Could one woman’s passion for improving water quality cause the waters of Shelter Island to become home to oyster reefs? Kate Rossi-Snook hopes so.
Ms Rossi-Snook brought representatives from Cornell Cooperative Extension to a City Council business session last week to explain the value of reefs not only in restoring the oyster population, but also in providing habitat for other species marines.
Ms. Rossi-Snook is a member of the school board, where she was involved in decisions regarding the installation of a new septic system.
Cornell Cooperative Marine Program Outreach Manager Kimberly Barbour and Marine Program Aquaculture Specialist Gregg Rivara participated in a program to provide a clean environment for fish, poultry and plants.
What the proponents want is an opportunity to start a pilot program in the waters surrounding the Dickerson Reserve, a location they believe would be relatively safe for placement of shells that provide protected habitat for oyster growth. . They mentioned other possible sites – the waters off Volunteer Park, First Causeway and Burns Road, but none seemed as viable as Dickerson, they said.
Bayman Tom Field said islanders who make their living on the water are not against the city’s creation of oyster reefs, and the issue has been discussed at baymen’s meetings. There are some concerns, but overall the band thinks it’s a good idea. Mr. Field has mentioned the concept to supervisors in the last three administrations.
The Baymen’s greatest concern is access to the bottom of the city bay and ensuring that the lands at the bottom of the city remain open and clear only to the residents of Shelter Island.

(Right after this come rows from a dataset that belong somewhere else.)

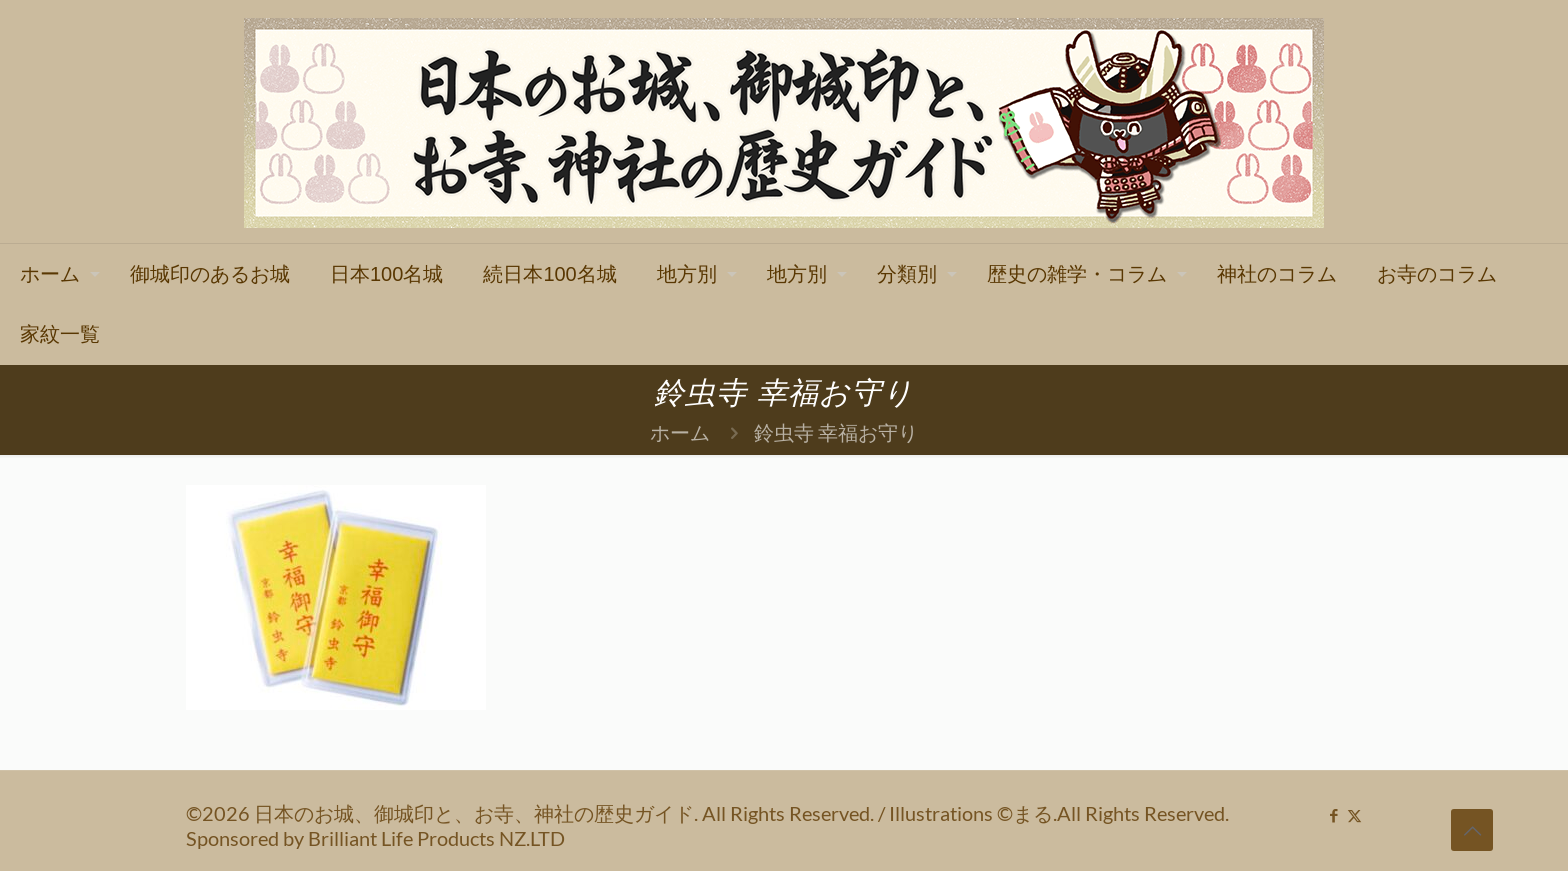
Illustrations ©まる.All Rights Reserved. (1059, 813)
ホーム (680, 432)
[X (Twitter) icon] (1354, 815)
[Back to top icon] (1472, 830)
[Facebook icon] (1333, 815)
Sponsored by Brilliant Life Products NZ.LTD (375, 838)
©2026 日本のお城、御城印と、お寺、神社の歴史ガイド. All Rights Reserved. (532, 813)
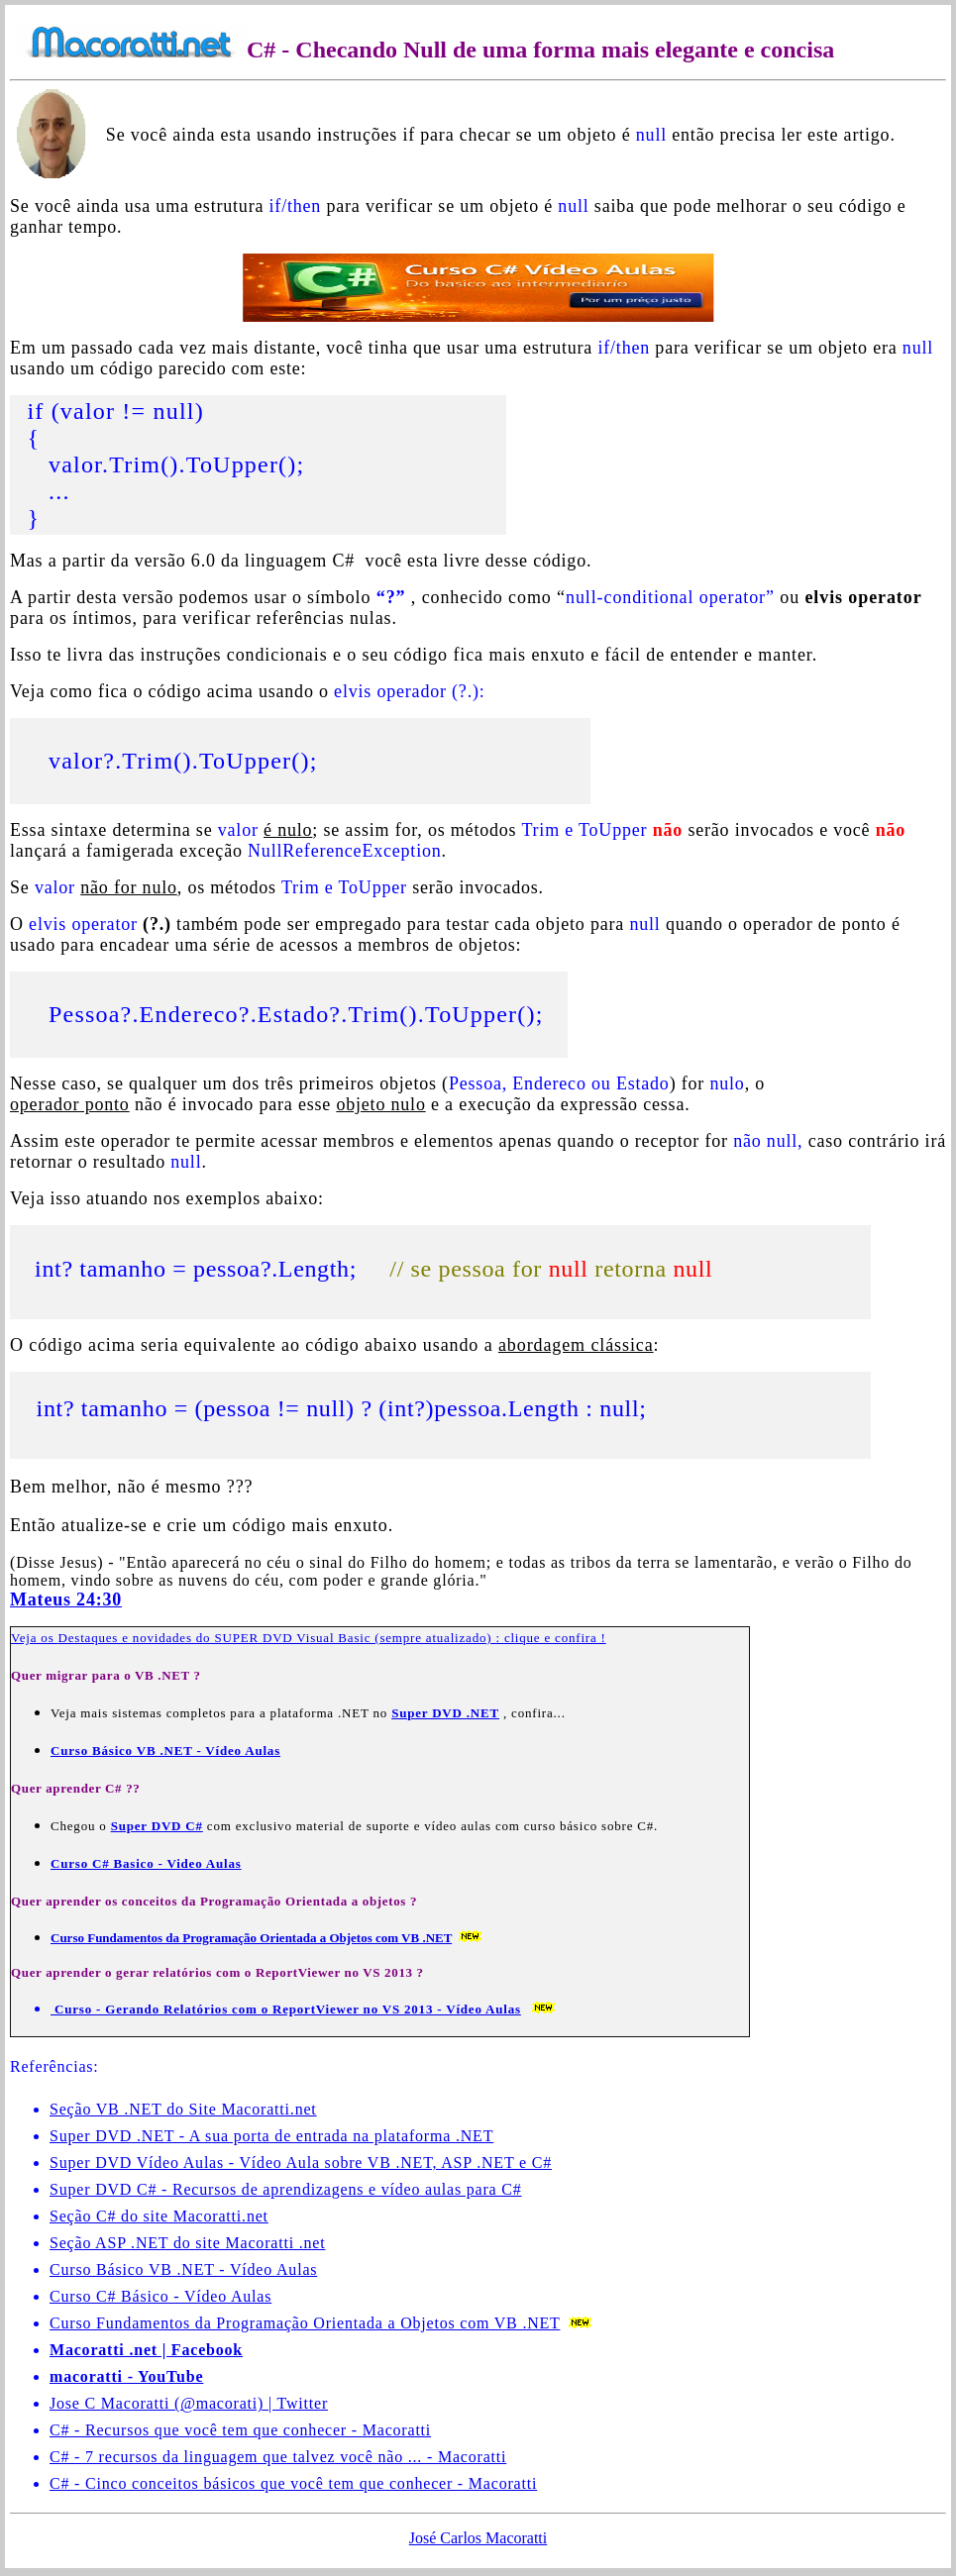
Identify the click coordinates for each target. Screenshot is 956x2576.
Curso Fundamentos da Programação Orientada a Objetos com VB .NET (305, 2326)
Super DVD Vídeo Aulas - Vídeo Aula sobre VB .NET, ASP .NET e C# (301, 2165)
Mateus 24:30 (66, 1602)
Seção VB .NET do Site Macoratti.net (183, 2112)
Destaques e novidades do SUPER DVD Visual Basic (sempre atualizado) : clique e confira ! (332, 1640)
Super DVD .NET (445, 1715)
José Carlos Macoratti (478, 2540)
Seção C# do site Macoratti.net (159, 2219)
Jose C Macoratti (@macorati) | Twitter (189, 2406)
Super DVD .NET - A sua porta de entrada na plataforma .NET (271, 2138)
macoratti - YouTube (126, 2379)
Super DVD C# (157, 1828)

In the past, the baymen considered placing a reef at the head of the port of Coelces, “west of the stone wall”, where natural sets have been found in the past. Mr. Field suggested this place during the working session.
The reefs created would not be permanent structures, Rivara said. The larvae, placed on shells provided by restaurants, settled and developed until September. Sylvester Manor officials said they would provide shells for the program, Mr Rivara said.
Representatives from the Cornell Co-op said they will be bringing in island volunteers to act as stewards, helping place the shells as part of the Spat program, created to encourage community members to become environmental stewards by helping to restore seashells to the waters. Spats are tiny shellfish that settle on a shell.
The spat program would train volunteers to seed the shells with larvae and protect them as they grow. Cornell Cooperative offers workshops and provides volunteers with shellfish seeds and materials to grow shell gardens, either on their own waterfront or in a community spat garden.
“Conceptually, we’re all for it,” supervisor Gerry Siller said. He noted that there was $10,000 in the budget for shell restoration.
At the same time, the use of a site like the Dickerson Reservation raises questions about whether land purchased with Community Preservation Fund money can be used for this purpose. This is something that needs more exploration.